YOUR GOAL: Which lines below contain "mayo"? Pull them out.
*****
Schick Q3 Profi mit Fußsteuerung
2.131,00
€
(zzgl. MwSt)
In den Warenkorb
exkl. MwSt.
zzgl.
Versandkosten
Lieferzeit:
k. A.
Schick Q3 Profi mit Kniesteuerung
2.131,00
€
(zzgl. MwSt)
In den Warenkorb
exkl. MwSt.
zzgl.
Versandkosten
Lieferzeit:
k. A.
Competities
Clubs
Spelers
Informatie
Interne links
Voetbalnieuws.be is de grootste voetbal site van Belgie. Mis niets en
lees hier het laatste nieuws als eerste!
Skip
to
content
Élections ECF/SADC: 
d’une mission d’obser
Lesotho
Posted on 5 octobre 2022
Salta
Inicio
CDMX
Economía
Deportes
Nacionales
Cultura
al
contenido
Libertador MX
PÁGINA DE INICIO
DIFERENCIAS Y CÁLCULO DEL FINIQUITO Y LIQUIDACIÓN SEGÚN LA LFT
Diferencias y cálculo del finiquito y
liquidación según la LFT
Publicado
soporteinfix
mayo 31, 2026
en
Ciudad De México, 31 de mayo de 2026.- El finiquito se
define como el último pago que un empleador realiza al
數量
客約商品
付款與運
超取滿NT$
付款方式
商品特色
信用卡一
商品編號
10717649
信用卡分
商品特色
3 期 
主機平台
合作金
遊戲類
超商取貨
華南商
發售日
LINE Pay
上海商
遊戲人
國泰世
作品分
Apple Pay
*****
FINISHED EXERCISE:
mayo 31, 2026
Ciudad De México, 31 de mayo de 2026.- El finiquito se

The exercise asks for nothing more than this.